Ancak birçok uzman, ne Obama yönetiminin ne de bölgedeki işbirlikçilerinin bu unsurların güçlenmesine karşı eyleme geçmediği konusunda hem fikir. Yabancı cihatçılar özellikle Türkiye, Ürdün ve Irak üzerinden Suriye'de yönetime karşı savaşmak için geçiyor ve açık bir engelleme ile karşılaşmıyor. Suriye'deki isyancılarla bu ay içerisinde iki haftasını geçiren Savaş Araştırmaları Enstitüsü'nden Elizabeth O’Bagy, Türkiye, Ürdün ve Irak'taki geçiş noktalarının hala açık olduğunu ve Fas, Tunus, Cezayir, Mısır ve Libya da dahil olmak üzere birçok ülkeden savaşçının oldukça rahat bir şekilde Suriye'ye geçtiğini belirtiyor.

McClatchy gazetesi muhabiri de, şu ana kadar cihatçıların Türkiye'deki geçiş noktalarından Suriye'ye geçerken gözaltına alındığına dair herhangi bir işaret olmadığını belirtirken, ABD'nin de Babel Hava ve Reyhanlı gibi sınır kapılarındaki denetimin artırılması için Ankara'ya baskı yaptığına dikkat çekiyor.

Bazı uzmanlar, Suriye'ye olan cihatçı trafiğinin engellenmesinin ABD'nin önceliğinde olmadığını çünkü bu unsurların Irak savaşı sırasında olduğu gibi, ABD'yi hedef almadığını söylüyor. Öte yandan, neden ABD'nin Suriye'ye olan cihatçı akşını engellemediği sorusuna verilen bir diğer cevap ise, askeri açıdan iyi eğitimli olan bu unsurların Esad'ın gidişinin hızlandırmak için zaruri olduğu.

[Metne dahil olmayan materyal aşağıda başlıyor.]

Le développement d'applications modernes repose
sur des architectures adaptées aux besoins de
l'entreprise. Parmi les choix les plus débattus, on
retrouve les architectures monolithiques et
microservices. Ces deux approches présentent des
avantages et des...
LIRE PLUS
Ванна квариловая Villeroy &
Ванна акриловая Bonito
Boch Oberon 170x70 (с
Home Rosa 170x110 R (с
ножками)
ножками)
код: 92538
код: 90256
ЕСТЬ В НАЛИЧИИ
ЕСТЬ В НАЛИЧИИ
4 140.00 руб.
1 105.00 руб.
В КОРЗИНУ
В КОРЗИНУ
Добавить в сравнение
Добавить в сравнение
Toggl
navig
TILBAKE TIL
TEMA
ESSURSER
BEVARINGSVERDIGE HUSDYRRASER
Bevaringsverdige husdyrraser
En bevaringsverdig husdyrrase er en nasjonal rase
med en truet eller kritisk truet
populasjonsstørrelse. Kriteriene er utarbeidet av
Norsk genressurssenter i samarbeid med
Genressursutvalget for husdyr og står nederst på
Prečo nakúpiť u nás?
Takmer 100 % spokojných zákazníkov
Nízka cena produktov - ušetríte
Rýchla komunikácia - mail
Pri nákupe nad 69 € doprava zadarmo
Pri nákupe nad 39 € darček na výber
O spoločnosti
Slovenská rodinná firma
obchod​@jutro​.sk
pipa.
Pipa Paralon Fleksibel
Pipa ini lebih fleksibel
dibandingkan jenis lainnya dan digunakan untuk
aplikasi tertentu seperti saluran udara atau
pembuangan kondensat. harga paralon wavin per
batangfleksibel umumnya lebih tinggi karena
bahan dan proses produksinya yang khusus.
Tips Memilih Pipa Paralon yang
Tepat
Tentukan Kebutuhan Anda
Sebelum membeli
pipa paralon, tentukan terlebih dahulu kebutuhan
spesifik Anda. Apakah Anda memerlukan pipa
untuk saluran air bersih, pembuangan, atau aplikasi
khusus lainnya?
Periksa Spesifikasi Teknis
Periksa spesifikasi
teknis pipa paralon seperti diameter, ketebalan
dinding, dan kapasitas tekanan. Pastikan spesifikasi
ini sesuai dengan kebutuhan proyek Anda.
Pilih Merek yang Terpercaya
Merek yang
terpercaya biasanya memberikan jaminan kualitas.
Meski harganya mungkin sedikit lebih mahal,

Ortadoğu konusunda uzman olan eski üst düzey bir ABD'li diplomat, McClatchy gazetesine şunu söylüyor: “Bu Lincoln'ün Grant hakkında konuşması gibi bir şey: Onun bir alkolik olması umurumda değil, sonuçta savaşıyor.”

Öte yandan, uzmanlar, Obama yönetiminin Suriye'deki silahlı grupları uzun bir süre boyunca şiddet içermeyen demokrasi yanlısı olarak göstermeye çalıştığına dikkat çekiyor.

Washington merkezli Yeni Amerika Vakfı'ndan Brian Fishman, “Uzun bir süre, Suriye'deki muhalefetin ilerici, demokratik eğilimli bir yönetim kuracağına dair aşırı bir iyimserlik vardı. Açıkçası, Suriye'deki cihatçı hareketi görmediler. Bu konuda kasıtlı bir cehalet vardı. Suriye'deki durum ciddi politik ve etik sorunları ortaya koyuyor” diyor.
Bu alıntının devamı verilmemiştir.